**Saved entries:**
******************************
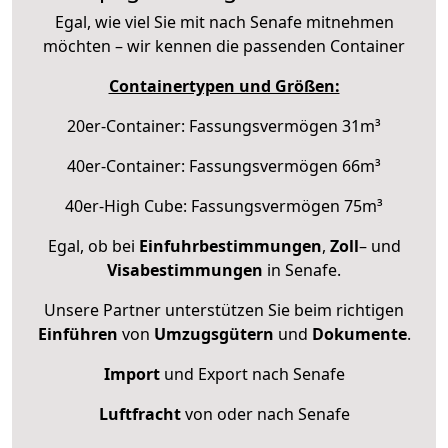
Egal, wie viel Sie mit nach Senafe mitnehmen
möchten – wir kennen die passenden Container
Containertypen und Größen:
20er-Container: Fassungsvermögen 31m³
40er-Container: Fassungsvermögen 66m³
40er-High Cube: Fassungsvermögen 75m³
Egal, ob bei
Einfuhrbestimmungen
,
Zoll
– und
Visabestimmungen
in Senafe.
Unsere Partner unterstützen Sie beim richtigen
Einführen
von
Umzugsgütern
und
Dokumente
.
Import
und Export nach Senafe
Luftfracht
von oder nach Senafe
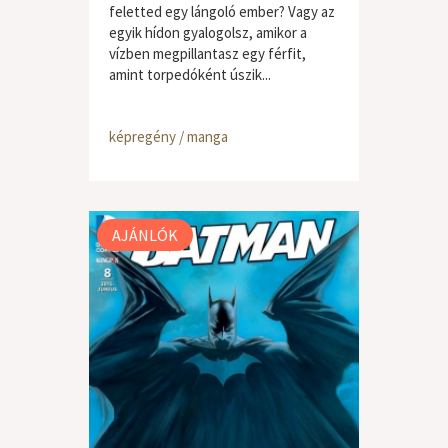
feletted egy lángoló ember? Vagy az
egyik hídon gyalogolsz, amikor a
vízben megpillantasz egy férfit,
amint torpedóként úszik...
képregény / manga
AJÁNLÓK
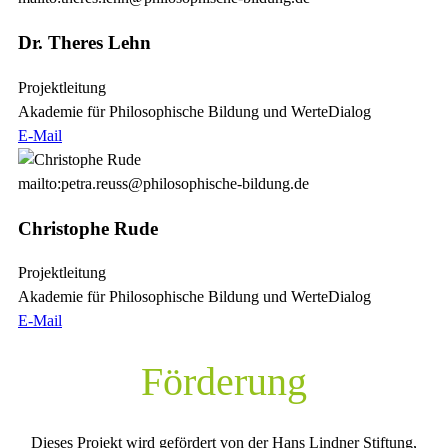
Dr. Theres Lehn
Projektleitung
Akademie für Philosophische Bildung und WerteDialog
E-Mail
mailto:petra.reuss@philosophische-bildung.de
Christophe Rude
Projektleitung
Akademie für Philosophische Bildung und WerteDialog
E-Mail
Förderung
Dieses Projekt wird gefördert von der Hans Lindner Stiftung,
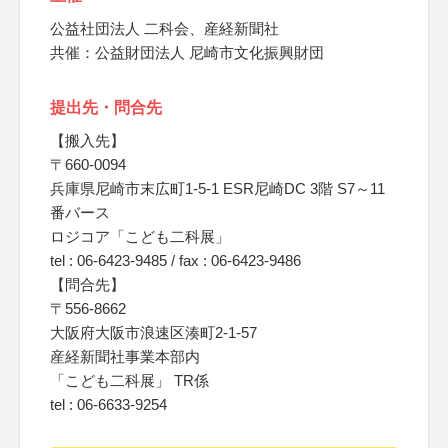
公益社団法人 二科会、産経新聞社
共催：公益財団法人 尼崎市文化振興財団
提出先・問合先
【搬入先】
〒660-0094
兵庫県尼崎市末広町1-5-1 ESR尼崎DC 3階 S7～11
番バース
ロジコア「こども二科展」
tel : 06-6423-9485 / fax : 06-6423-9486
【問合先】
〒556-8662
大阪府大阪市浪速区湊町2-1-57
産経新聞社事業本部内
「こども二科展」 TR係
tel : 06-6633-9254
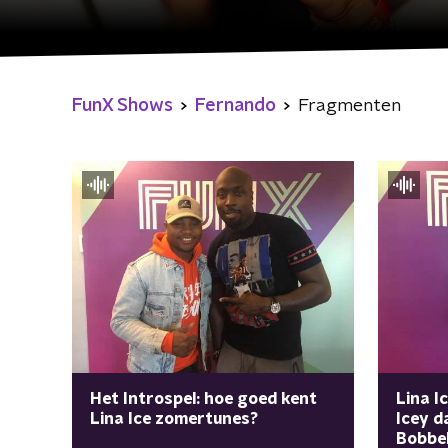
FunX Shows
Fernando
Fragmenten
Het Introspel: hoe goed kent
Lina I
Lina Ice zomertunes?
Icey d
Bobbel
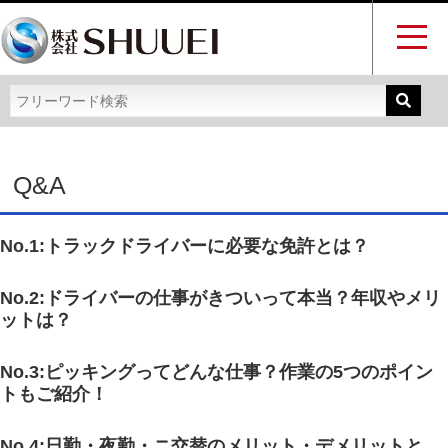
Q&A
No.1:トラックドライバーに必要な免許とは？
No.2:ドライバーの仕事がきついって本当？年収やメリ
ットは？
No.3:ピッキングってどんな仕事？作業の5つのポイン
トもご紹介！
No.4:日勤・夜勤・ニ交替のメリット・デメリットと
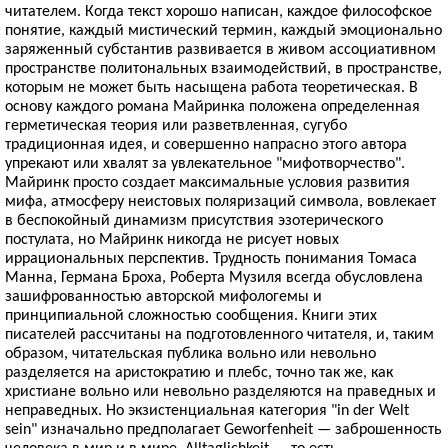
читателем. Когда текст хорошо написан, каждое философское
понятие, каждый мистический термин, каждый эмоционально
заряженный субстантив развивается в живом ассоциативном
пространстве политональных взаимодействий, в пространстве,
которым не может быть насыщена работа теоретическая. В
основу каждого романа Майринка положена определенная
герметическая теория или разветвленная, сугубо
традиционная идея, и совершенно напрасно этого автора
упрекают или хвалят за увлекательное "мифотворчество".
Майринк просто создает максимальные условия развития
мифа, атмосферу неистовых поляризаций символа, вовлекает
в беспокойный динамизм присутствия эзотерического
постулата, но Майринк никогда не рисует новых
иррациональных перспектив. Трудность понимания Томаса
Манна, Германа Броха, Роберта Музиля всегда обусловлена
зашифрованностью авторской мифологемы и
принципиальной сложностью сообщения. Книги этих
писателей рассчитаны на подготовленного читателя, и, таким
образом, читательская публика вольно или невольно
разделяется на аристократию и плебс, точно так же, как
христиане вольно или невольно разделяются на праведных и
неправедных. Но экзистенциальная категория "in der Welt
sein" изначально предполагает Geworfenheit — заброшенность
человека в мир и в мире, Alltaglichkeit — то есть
******************************
**WORK ORDER:** Retype, exactly as shown, the lines from the one with "зашифрованностью авторской мифологемы и" through the end of the records.

**WRITTEN SOLUTION:**
зашифрованностью авторской мифологемы и
принципиальной сложностью сообщения. Книги этих
писателей рассчитаны на подготовленного читателя, и, таким
образом, читательская публика вольно или невольно
разделяется на аристократию и плебс, точно так же, как
христиане вольно или невольно разделяются на праведных и
неправедных. Но экзистенциальная категория "in der Welt
sein" изначально предполагает Geworfenheit — заброшенность
человека в мир и в мире, Alltaglichkeit — то есть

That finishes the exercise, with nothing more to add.